For Mozart, the encounter was worth no more than a passing comment. ‘[Clementi’s] greatest strength is his passage in thirds, but he has not an atom of feeling or taste – in short, he is a mere machine,’ Mozart remarked in a letter to his father. For Clementi, the event presented a new opportunity; he was quick to hobnob with the Russian ambassador in order to exert his influence in Russian society.
Clementi began exporting his English brand of pianos to Russia – advising his colleagues to ‘make hay while the sun shines’, now the piano was in a much more robust state of development, along with music publishing. In this same period, concert promoters started to hire out privately owned halls in St Petersburg for public performances. Clementi, however, couldn’t resist showing disdain for his new Russian customers. He complained of them being ‘slippery’ in payments, ‘cursedly stingy’, possessing ‘good ears for sound tho’ they have none for sense and style’. As for the Emperor himself, ‘nothing less than a trumpet could make its way through his obtuse tympanum’. The instruments constantly suffered from the climate – ‘keep them some time in a very warm room, in order to discover whether the wood dont warp, or any other mischief don’t ensue,’ Clementi advised his London office. In spite of these hurdles, the orders came rolling in, from bankers, generals and the imperial family. Also nudging into the Russian market, observed the avaricious Clementi, was the French piano maker Sébastien Erard, and the English maker John Broadwood. To counter the foreign invasion, a home-grown piano-making industry began to take off in Moscow and St Petersburg, with state-sponsored tax-breaks luring artisans from Western Europe (especially the German-speaking lands) to set up shop inside Russia’s borders. These émigrés could be sure of lucrative sales, as well as subsidies to help transport pianos into Siberia.
Clementi had a head start on the competition. Through his pupil and sales representative in Russia, the Irish composer and performer John Field, Clementi was able to show off his pianos’ capabilities to Russian customers. Worked to the bone, Field – whom Clementi called ‘a lazy dog’ – functioned like Clementi’s musical puppet.

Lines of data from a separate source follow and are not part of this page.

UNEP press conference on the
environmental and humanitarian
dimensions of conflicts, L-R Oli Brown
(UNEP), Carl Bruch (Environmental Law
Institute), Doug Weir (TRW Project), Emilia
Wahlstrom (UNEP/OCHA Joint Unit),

In March 1804, Field became the first virtuoso to truly reveal the emotional depth of the piano to the Russians when he made his public debut in St Petersburg. His performance brought the audience to their feet. Newspapers and journals poured praise upon the Irishman. ‘Not to have heard Field,’ wrote an actor friend of the musician, ‘was regarded as a sin against art and good taste.’ As for St Petersburg, the people’s obsession for the instrument caused one musical commentator to dub the city ‘pianopolis’.
Field’s teaching – his students included Aleksandr Aliabiev, who wrote ‘The Nightingale’ in Tobolsk jail, as well as Mikhail Glinka, who described the pianist’s fingers falling on the keys like ‘drops of rain that spread themselves like iridescent pearls’ – made Field so much money, he once used a hundred-rouble note to light his cigar. On another occasion, Field’s dogs chewed his concert earnings. It was a symbol of the sometimes luxurious, often turbulent life Field was to pursue in Russia for the next thirty years, his eccentric genius revealed in the way he wore his stockings inside out, his white tie skewed, and his waistcoat buttoned all wrong. Intemperate and adored, Field was in such a strong position by 1815 that he could reject an invitation to become Russia’s court pianist. By 1823, that job was taken by another brilliant virtuoso who had taken St Petersburg by storm: Polish-born Maria Szymanowska.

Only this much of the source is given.